(WHAT IS NEEDED) Entries below include pictures. Output exactly the lines from the one with "Make a settlement offer" down to the one with "you! I hope", both ends included, and leave the pictures out.

*** Opening of RECORDS SUPPLIED ***

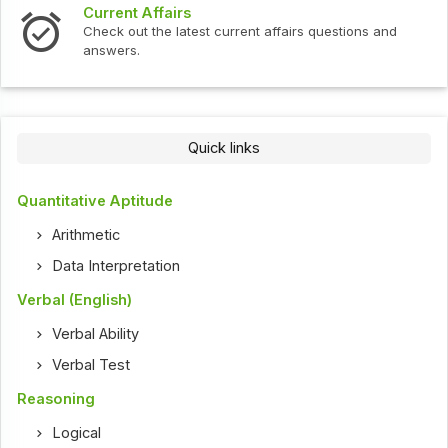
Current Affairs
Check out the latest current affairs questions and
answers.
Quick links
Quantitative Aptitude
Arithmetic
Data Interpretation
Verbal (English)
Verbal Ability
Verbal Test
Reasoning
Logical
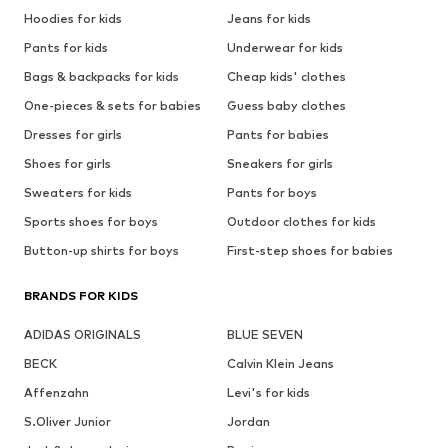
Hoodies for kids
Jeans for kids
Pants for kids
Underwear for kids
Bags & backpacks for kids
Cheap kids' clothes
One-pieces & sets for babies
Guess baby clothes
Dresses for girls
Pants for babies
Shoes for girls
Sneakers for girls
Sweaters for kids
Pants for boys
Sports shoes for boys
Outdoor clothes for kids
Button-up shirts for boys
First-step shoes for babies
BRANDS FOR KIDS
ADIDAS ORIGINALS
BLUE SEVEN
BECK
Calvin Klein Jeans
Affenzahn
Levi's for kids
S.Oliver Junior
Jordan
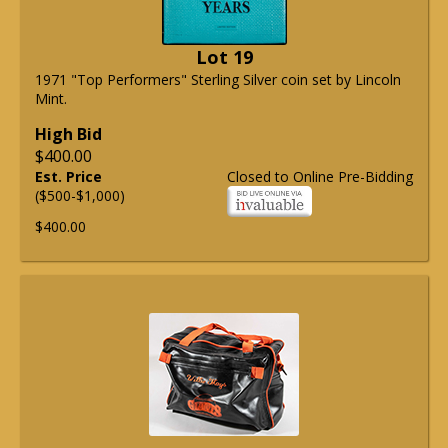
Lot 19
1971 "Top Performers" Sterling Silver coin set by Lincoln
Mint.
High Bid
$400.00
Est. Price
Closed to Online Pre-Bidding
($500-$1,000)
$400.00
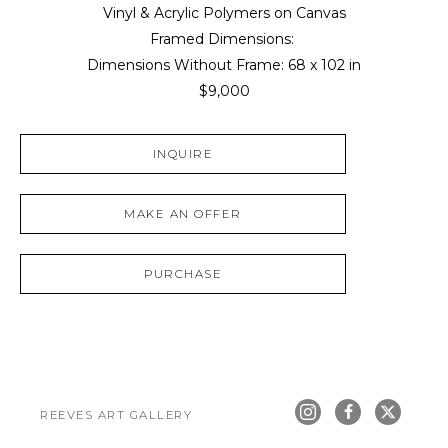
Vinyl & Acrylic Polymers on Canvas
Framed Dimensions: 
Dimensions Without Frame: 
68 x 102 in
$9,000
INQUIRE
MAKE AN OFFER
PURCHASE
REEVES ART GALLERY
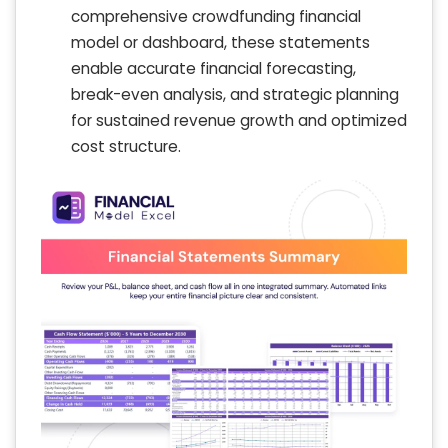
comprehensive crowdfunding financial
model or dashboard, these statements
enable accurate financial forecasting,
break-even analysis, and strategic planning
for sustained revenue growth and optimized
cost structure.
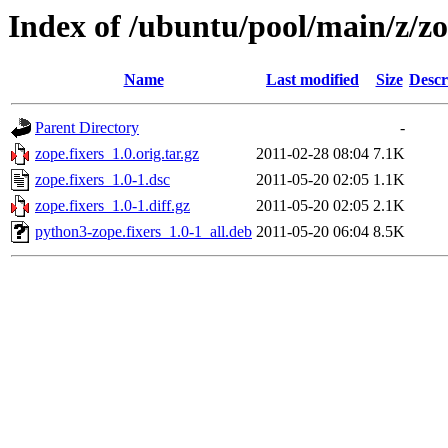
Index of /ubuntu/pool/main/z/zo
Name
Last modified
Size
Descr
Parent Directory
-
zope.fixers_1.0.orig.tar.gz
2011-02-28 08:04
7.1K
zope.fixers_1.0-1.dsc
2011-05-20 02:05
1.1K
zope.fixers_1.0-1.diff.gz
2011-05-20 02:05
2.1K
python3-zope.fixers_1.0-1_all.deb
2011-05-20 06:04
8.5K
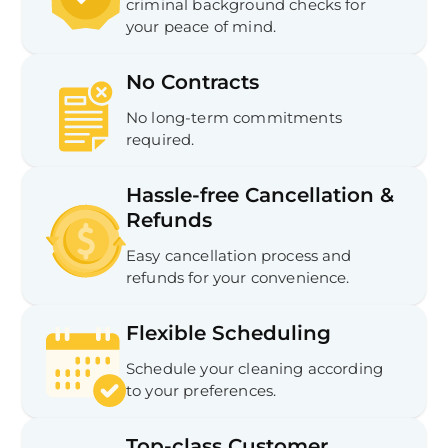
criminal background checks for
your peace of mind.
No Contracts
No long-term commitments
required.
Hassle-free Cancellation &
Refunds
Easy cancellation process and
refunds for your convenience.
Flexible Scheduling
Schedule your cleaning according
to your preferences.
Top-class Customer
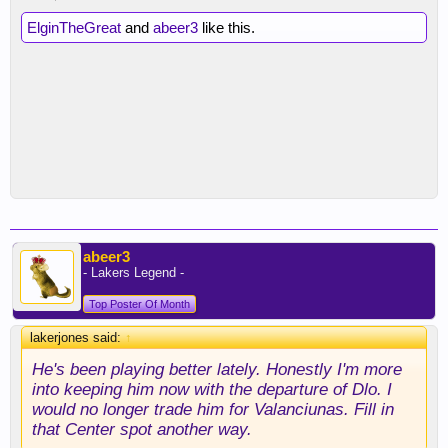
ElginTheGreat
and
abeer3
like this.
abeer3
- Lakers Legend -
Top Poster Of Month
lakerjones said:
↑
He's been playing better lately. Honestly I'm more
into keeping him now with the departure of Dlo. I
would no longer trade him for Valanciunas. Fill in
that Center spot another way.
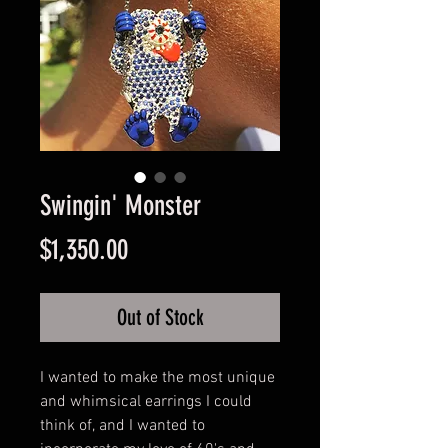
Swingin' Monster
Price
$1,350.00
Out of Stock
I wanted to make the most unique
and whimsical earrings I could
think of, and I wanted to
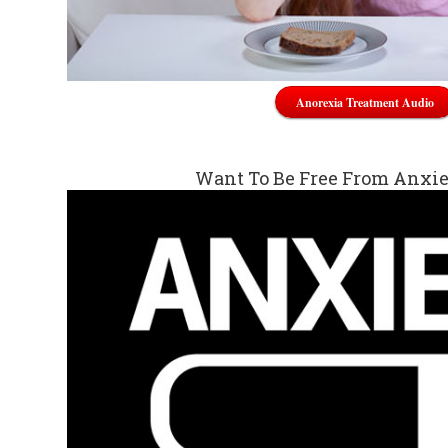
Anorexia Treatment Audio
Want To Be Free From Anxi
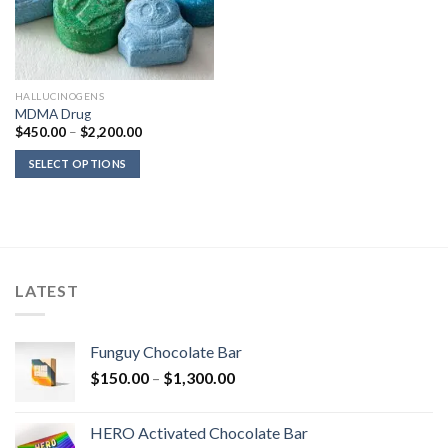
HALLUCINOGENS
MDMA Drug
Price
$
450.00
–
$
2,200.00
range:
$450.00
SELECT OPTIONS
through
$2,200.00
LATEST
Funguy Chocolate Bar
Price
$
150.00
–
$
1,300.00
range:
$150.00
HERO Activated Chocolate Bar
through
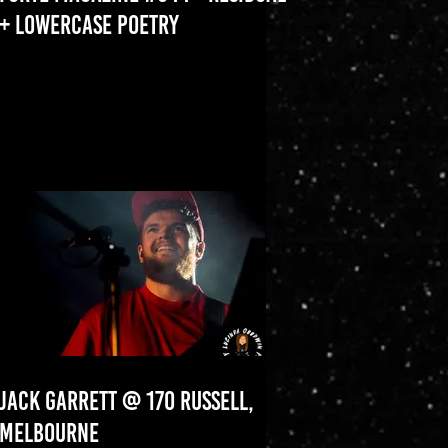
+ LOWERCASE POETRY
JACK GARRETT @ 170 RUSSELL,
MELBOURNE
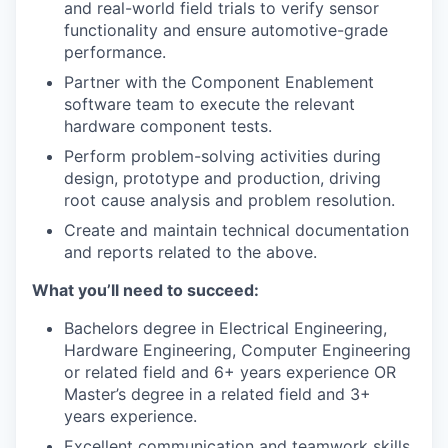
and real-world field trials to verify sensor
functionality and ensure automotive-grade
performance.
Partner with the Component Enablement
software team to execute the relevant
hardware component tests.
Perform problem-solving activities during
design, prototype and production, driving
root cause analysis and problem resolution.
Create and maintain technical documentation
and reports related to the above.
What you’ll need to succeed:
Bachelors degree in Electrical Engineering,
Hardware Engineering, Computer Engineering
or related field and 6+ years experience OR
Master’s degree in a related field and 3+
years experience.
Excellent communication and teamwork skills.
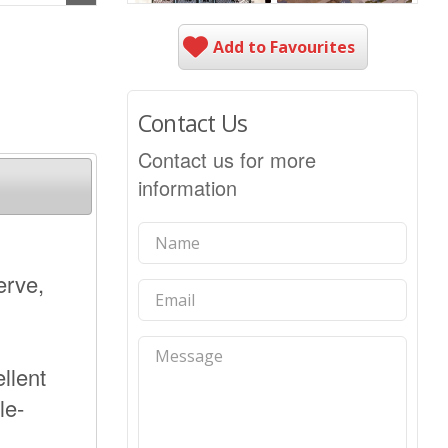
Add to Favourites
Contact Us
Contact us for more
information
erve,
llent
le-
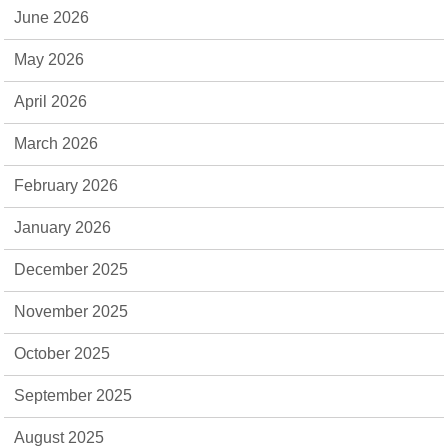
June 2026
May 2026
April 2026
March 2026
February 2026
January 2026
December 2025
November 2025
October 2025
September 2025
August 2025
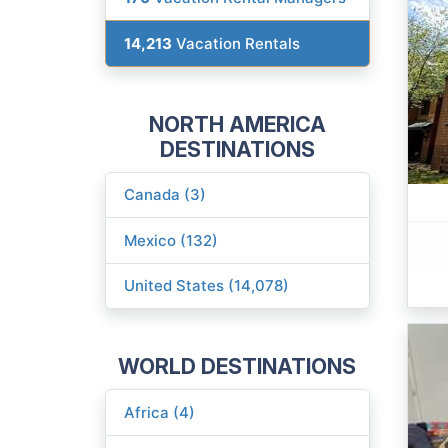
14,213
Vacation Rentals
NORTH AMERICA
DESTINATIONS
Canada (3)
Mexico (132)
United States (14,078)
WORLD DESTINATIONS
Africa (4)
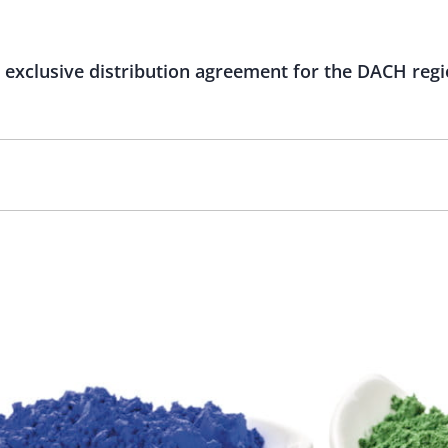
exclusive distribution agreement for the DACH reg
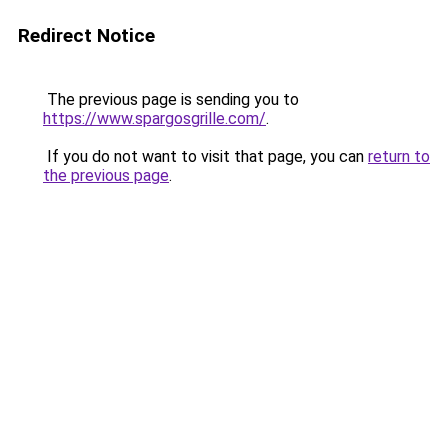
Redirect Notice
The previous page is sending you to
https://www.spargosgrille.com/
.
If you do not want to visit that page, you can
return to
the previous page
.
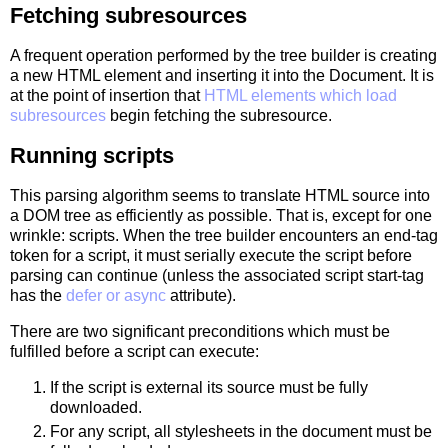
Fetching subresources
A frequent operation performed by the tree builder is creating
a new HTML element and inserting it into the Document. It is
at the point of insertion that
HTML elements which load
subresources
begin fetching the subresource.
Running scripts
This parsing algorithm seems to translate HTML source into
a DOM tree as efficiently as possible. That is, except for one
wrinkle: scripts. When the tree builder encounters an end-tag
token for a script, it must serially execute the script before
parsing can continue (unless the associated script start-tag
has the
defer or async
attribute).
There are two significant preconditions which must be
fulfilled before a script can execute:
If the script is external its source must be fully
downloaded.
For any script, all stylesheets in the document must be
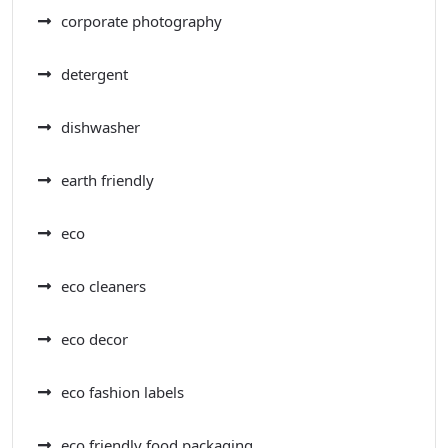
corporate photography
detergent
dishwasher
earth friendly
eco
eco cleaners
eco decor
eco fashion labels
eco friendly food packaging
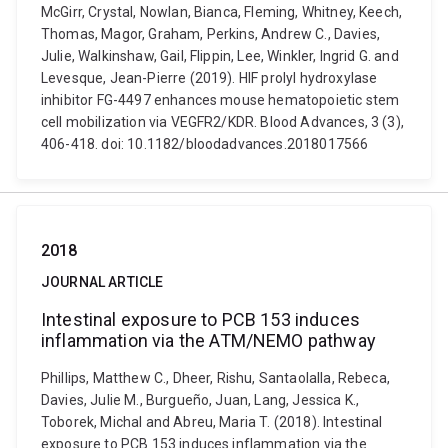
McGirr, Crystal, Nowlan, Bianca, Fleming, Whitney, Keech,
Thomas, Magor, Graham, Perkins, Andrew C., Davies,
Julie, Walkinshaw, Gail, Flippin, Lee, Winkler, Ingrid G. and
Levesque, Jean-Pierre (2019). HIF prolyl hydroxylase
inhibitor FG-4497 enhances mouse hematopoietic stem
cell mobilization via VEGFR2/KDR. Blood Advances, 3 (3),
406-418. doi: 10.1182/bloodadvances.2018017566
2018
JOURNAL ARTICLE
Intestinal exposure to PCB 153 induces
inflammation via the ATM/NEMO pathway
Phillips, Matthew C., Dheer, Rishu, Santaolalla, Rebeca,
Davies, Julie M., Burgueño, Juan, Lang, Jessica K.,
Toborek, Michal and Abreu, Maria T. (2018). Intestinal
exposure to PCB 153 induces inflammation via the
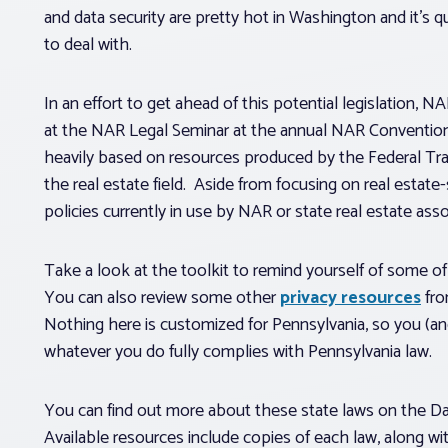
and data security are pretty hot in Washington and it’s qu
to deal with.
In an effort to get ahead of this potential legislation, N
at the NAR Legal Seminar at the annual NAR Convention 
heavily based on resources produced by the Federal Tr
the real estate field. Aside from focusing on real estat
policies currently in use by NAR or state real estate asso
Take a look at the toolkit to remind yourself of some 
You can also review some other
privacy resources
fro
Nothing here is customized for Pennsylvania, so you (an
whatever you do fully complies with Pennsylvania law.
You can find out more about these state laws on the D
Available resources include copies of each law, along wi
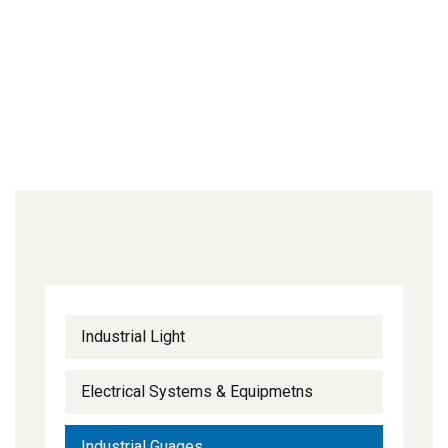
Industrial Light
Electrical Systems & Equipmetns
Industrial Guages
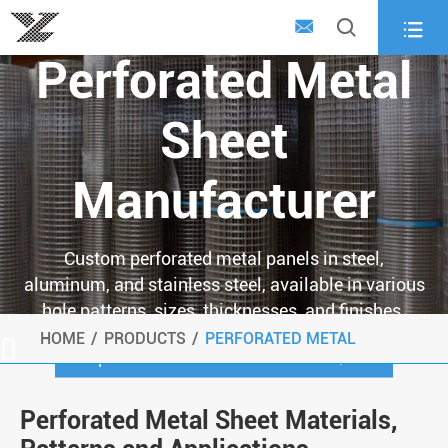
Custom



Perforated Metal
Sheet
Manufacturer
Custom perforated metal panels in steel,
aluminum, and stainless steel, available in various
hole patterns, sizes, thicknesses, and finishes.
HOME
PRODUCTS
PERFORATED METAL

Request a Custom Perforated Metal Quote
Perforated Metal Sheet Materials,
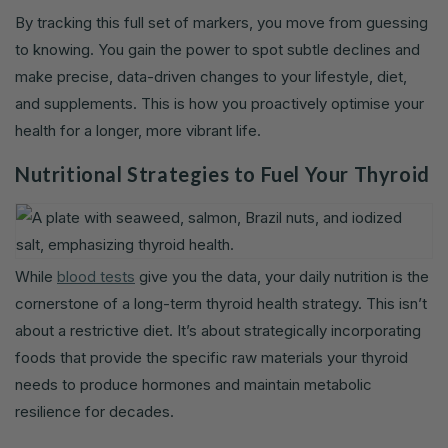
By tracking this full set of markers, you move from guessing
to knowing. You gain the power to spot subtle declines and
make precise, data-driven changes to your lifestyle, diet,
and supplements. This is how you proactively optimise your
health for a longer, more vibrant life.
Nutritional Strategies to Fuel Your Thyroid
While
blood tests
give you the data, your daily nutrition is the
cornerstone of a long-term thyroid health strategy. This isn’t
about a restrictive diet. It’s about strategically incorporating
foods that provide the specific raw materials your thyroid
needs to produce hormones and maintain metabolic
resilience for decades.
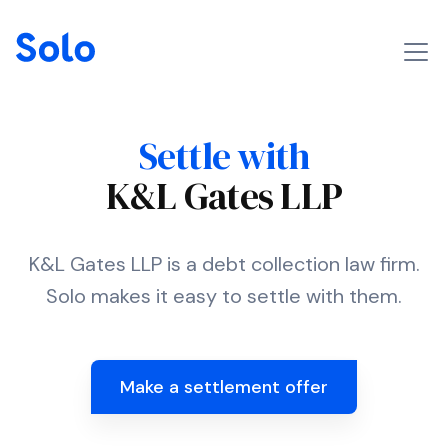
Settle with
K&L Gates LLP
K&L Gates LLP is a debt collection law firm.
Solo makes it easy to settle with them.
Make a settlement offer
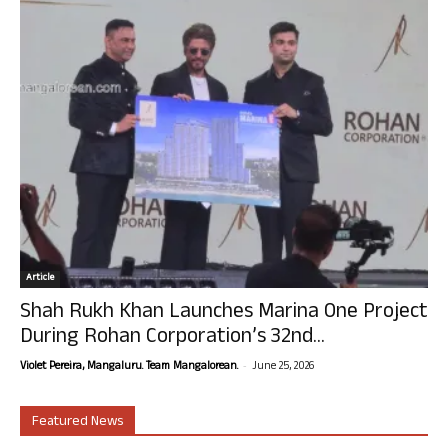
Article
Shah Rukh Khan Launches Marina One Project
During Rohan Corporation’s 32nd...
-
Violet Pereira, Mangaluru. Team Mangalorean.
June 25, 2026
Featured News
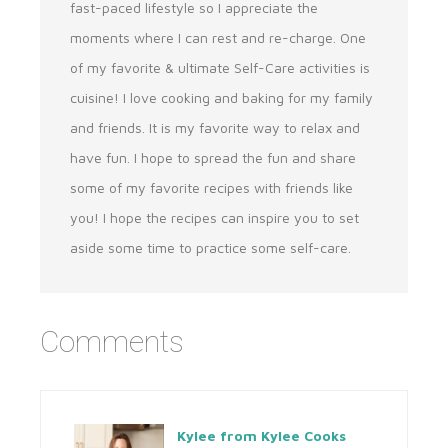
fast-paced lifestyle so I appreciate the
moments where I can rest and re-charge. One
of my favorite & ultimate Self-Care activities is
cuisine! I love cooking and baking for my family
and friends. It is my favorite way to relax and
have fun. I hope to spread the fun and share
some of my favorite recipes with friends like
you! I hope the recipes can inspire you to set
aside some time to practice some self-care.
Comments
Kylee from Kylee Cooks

*** Close of RECORDS SUPPLIED ***

(ANSWER SPACE)
Make a settlement offer
Article
Shah Rukh Khan Launches Marina One Project
During Rohan Corporation’s 32nd...
-
Violet Pereira, Mangaluru. Team Mangalorean.
June 25, 2026
Featured News
fast-paced lifestyle so I appreciate the
moments where I can rest and re-charge. One
of my favorite & ultimate Self-Care activities is
cuisine! I love cooking and baking for my family
and friends. It is my favorite way to relax and
have fun. I hope to spread the fun and share
some of my favorite recipes with friends like
you! I hope the recipes can inspire you to set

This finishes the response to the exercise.